“Put yourself into the mind of your customer.” We have heard that phrase forever. I am not sure who originated it; but those 8 words have become the salesperson’s mantra. But there is more to it. Much more! Read on.
So, how do we get into the mind of our clients? What info do we need? How do we balance thinking like a sales consultant with thinking like a client? What are the questions and objections that the customers present? Put it simply—they have a problem, and we are here to help them solve it.
Define the problem.
It’s easy for you to guess your client’s problems. They are stressed and want a vacation. But is that the real problem? With every interaction, you need to be looking for signs of their problems and considering ways to solve them. What has them stressed? It may be time or it may be money—both will require a different approach. Listen for clues on how they attempted to solve them before and why it failed. Did they book that killer anniversary trip on Priceline and are now looking for divorce attorneys?

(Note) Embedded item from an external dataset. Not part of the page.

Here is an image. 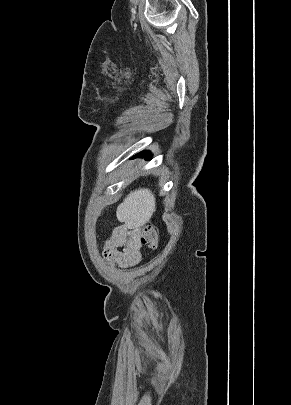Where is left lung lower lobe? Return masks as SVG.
<instances>
[{"instance_id":"0a47b994","label":"left lung lower lobe","mask_w":291,"mask_h":405,"mask_svg":"<svg viewBox=\"0 0 291 405\" xmlns=\"http://www.w3.org/2000/svg\"><path fill=\"white\" fill-rule=\"evenodd\" d=\"M145 157L146 159H150L151 158V153L148 151H143L140 154L134 156V157Z\"/></svg>"}]
</instances>
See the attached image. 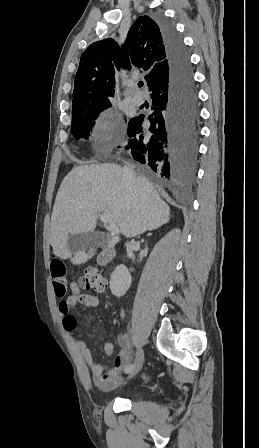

How can you solve their problem?
As you work at defining their problem, solutions will come up. The problem may be a desire to travel but lack of funds—look for affordable, shorter options. The problem may be that they have a ton of pets at home—refer them to a pet sitter or a reputable kennel. Is time an issue? Look to shorter durations. Work-a-holics? Explain the best places that have connectivity so if needed they can rest and connect at the same time. After all, isn’t that exactly what we do when we travel? Are we ever off the clock?
Are there risks?
Today’s customer is far smarter than customers at any period in time. If you think a client walks into your office (or calls you or emails you) is not armed with information you are a fool. After an initial discussion, you ought to know the risks that the client will bring up. Online reviews, news articles, State Department warnings, etc. After that first contact, do your homework and have answers to those questions when they come up. It shows how professional you are and, more importantly, how tuned into your client you are.
Now that you know the risks, mitigate them. State Department warning? Give them a geography lesson if needed. Poor Yelp reviews of a resort? Offer a better-reviewed resort with the same or similar amenities. News about crime in a destination? Have an alternate destination in mind if that risk is too much for the client.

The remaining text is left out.